Ingredients (makes 4 to 6 servings)
- 12 uncooked cannelloni pasta shells
- 2 tablespoons olive oil
- 1 medium onion, finely chopped
- 4 ounces mushrooms, finely chopped
- 1 package (19 ounces) Johnsonville Hot, Mild or Sweet Italian Sausage links, casings removed
- 6 tablespoons butter
- 6 tablespoons all-purpose flour
- 3 cups milk (do not use nonfat skim milk)
- 12 ounces mozzarella cheese, cut into 1/4-inch cubes
- 2 egg yolks
- 1/2 cup (2 ounces) shredded mozzarella cheese
- 1/4 cup grated Parmesan cheese
- 1 teaspoon dried Oregano (optional)
- Preheat oven to 400F. Coat 13X9-inch baking pan with olive oil or nonstick cooking spray. Cook pasta shells according to package directions. Drain; set aside.
- Heat 2 tablespoons oil in large skillet over medium heat. Add onion and mushrooms. Cook and stir 5 to 7 minutes or until onion is soft and most liquid from mushrooms has evaporated. Add decased sausage into small crumbles. Remove from heat; set aside.

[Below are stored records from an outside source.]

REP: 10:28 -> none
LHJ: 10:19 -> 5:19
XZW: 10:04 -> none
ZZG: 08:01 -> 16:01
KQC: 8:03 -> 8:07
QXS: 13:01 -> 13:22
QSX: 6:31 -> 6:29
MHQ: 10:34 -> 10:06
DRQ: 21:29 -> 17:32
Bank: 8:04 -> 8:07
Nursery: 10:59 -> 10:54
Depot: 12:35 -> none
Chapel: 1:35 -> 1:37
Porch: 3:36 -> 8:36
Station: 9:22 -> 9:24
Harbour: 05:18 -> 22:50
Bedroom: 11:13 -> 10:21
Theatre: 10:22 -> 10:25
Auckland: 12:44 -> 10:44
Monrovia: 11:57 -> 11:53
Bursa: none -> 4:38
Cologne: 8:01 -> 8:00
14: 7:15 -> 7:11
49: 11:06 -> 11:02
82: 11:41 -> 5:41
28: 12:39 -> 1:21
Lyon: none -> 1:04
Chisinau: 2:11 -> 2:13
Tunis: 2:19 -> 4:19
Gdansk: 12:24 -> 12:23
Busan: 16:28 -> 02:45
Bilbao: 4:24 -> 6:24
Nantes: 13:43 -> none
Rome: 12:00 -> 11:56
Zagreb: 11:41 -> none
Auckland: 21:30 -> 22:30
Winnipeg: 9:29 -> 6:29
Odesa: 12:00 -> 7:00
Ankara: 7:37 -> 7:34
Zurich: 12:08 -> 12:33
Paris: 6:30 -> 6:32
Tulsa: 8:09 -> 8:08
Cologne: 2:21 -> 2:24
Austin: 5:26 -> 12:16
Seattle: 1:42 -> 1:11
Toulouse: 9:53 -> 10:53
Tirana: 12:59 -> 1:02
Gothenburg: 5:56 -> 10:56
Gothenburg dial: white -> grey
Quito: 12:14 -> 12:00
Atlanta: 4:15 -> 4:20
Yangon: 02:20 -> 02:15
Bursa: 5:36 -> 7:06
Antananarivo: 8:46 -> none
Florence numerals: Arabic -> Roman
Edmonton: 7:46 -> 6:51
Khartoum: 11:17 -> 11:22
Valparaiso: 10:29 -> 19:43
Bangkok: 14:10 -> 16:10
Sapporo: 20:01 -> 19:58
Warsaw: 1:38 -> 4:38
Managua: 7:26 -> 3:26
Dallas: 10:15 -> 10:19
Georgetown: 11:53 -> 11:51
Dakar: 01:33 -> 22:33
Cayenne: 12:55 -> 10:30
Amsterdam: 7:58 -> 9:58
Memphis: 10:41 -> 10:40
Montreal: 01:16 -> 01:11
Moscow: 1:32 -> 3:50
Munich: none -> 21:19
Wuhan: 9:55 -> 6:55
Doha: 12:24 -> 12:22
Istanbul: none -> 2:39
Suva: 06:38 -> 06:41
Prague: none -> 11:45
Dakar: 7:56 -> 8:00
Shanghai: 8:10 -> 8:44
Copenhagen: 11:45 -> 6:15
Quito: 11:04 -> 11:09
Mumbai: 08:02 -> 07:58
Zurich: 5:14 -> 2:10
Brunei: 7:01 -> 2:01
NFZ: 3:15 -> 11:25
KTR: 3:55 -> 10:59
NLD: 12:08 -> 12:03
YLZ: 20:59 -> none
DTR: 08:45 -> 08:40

- Melt butt in medium saucepan over medium heat. Add flour, cook and stir until well incorporated. Add milk slowly, whisking constantly until smooth. Continue whisking until sauce comes to slow boil and starts to thicken. Stir half of sauce into sausage mixture. Spread 3/4 cup remaining sauce in bottom of prepared baking pan.
- Add mozzarella cheese cubes to sausage mixture; whisk in egg yolk until well combined. Gently spoon sausage mixture into cooked pasta shells from both ends to fill; place on sauce in baking pan. Top filled pasta shells evenly with remaining sauce. Sprinkle evenly with shredded mozzarella cheese, Parmesan cheese, and oregano.
- Bake 45 minutes or until heated through and cheese is golden brown. Let stand 5 minutes before serving.
Notes: We did not use mushrooms so I am not sure how it would have tasted with mushrooms. Also we could not find in the stores we went to cannelloni shells so we used what we could find which was manicotti shells. Another suggestion, if you are using an electric stove have it in for 35 to 40 minutes instead of 45.